Barbs and Backlashes

Mushroom Week by whitetips
May 4, 2010, 10:31 am
Filed under: Hunting | Tags:

I warned you a couple of weeks ago that we were rolling into one of the those times of year when I would be “out of the office” as much as possible and that some of the activities would distract me from fishing.  Well, one of those spring activities is picking morel mushrooms.  The mushroom picking season does not last long, so when it is “on” a guy kind of has to drop other activities and get after them.  My son Daniel bagged a turkey early last week and we spent the rest of the week picking morels whenever we could get out.  It is actually a lot of fun, I get a little bit of a rush when I finally find a patch of them.  But the best part is eating them!  We may eat a few fresh, but we dry most of them, and then put them in the freezer in zip-lock bags and enjoy morels all year long!


I like to use a knife to cut the morels off at the base, at ground level; that way I do not have a clump of dirt hanging on the morels and I leave the underground part of the fungi undisturbed.  We usually carry our collection in mesh bags while in the field, but a bucket with some holes drilled in it will work well too.  The holes or mesh will help keep your harvest fresh and there are those that believe it will allow you to scatter mushroom spores as you walk.

Once we get home we rinse the morels in cold water, slice them in half and rinse them inside and out.  Then we place the halves on a dish towel on the kitchen table for drying.

We leave the windows open and turn on the ceiling fan to keep the air circulating.  After a day or so it is time to turn them.

We circle around our table top full of mushrooms like a bunch of squirrels admiring their stash of nuts!  Mostly it is just a waiting game, wait for them to dry, but once in awhile we will see an ant or two that we missed and remove them.

It does not take long, depending on drying conditions, and they will shrivel up, completely dry.  I know, when you first see this you will believe you have ruined the entire bunch, but they are fine.

Once they are hard and dry we bag ’em and put ’em in the freezer.  Whenever we want some ‘shrooms we take out what we want and re-hydrate them in water or milk.  After a few hours of re-hydration they will be back to their original consistency and close to their original size.  Most importantly, they will taste as good as ever!

Emily poses with a couple of our biggest morels so far.

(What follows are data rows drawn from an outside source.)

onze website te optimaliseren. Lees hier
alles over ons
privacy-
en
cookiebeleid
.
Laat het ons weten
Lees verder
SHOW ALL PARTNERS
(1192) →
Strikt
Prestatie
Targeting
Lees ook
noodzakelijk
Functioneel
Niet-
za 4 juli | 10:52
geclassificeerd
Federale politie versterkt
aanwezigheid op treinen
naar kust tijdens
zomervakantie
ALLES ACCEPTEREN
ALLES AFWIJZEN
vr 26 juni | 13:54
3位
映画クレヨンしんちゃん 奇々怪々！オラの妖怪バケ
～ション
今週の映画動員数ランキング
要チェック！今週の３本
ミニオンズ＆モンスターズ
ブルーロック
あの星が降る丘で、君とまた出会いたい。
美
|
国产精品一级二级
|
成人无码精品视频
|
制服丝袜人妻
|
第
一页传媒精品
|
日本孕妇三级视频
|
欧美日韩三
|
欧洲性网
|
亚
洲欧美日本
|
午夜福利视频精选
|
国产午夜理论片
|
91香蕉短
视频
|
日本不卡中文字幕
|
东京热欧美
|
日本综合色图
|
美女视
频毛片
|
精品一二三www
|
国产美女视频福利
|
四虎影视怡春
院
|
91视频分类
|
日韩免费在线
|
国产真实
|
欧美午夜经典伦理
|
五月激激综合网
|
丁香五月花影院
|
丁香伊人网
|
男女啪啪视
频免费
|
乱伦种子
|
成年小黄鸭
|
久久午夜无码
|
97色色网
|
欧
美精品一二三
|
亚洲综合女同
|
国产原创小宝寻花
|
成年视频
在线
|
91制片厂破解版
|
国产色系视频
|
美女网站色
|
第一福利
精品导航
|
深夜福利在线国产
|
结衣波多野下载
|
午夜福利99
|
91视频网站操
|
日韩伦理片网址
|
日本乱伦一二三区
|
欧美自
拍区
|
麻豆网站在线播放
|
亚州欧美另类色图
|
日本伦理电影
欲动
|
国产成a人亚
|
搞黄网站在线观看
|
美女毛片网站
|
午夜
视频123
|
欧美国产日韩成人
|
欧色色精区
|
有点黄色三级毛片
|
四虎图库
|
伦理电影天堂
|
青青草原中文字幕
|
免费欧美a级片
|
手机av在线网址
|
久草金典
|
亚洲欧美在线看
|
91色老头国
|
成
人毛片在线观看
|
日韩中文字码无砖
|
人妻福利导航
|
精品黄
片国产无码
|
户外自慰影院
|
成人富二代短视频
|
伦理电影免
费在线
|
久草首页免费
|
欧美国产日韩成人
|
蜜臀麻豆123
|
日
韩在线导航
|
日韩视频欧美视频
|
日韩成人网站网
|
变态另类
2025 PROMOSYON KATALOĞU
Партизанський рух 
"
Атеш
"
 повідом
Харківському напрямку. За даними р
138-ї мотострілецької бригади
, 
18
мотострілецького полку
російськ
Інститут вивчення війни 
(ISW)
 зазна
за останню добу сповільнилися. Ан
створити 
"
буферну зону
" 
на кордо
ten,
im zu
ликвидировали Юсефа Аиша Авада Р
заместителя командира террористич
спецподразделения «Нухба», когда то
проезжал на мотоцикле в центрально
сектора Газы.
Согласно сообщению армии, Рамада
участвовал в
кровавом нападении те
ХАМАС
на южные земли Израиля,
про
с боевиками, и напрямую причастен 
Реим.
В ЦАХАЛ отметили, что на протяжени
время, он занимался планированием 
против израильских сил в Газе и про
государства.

Yes, my kids and I wear camouflage while we are out hunting mushrooms.  No, you do not need to sneak up on the morels; I guess I just do not feel like I belong “in the woods” if I am parading around in bright clothes and blue jeans.  I also consider the fact that it is spring turkey season and I remember that we have had several hunts “derailed” by mushroom hunters bumbling about.  So, we try to keep quiet, camouflaged, and above all, avoid spooking turkeys.

I have a theory that like snowflakes, no two morels are the same, each one is a beauty. I am conducting research on that theory this spring. If you would, send me your morels and I will report my findings back to you!